▶ What is needed:
Would you restate every entry that follows, word for word, and leave out the pictures?

▶ Excerpted data:
● ● ● ● ● ● ●

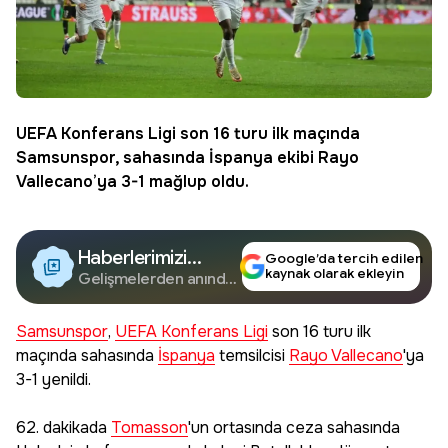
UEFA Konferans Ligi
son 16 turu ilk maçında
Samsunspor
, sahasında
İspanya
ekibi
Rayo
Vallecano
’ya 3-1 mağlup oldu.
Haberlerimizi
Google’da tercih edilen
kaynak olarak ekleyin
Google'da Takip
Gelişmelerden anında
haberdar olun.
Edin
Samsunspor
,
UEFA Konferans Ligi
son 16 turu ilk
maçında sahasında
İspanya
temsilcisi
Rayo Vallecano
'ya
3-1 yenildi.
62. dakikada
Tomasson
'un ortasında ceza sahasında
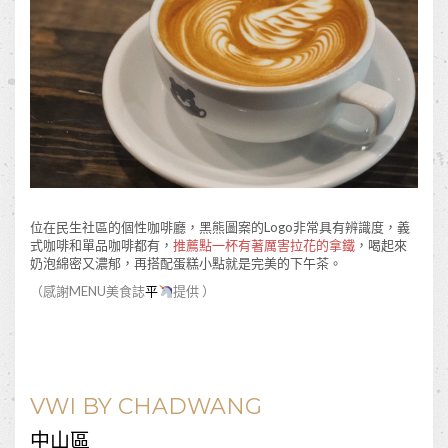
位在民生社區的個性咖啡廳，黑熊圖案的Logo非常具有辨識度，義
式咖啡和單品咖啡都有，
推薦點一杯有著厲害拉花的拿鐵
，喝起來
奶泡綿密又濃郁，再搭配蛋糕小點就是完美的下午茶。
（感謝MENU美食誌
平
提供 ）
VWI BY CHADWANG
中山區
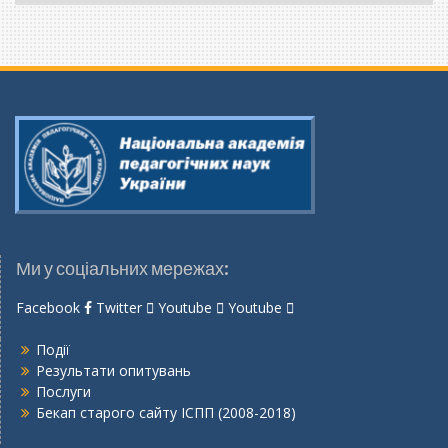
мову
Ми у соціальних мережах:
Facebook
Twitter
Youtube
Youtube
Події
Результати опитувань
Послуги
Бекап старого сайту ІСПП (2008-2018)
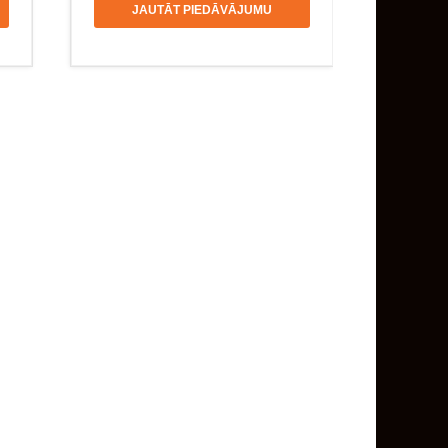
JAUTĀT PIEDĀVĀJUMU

● ● ● ● ● ● ●

▶ Answer for this exercise:
UEFA Konferans Ligi
son 16 turu ilk maçında
Samsunspor
, sahasında
İspanya
ekibi
Rayo
Vallecano
’ya 3-1 mağlup oldu.
Haberlerimizi
Google’da tercih edilen
kaynak olarak ekleyin
Google'da Takip
Gelişmelerden anında
haberdar olun.
Edin
Samsunspor
,
UEFA Konferans Ligi
son 16 turu ilk
maçında sahasında
İspanya
temsilcisi
Rayo Vallecano
'ya
3-1 yenildi.
62. dakikada
Tomasson
'un ortasında ceza sahasında
位在民生社區的個性咖啡廳，黑熊圖案的Logo非常具有辨識度，義
式咖啡和單品咖啡都有，
推薦點一杯有著厲害拉花的拿鐵
，喝起來
奶泡綿密又濃郁，再搭配蛋糕小點就是完美的下午茶。
（感謝MENU美食誌
平
提供 ）
VWI BY CHADWANG
中山區
мову
Ми у соціальних мережах:
Facebook
Twitter
Youtube
Youtube
Події
Результати опитувань
Послуги
Бекап старого сайту ІСПП (2008-2018)
JAUTĀT PIEDĀVĀJUMU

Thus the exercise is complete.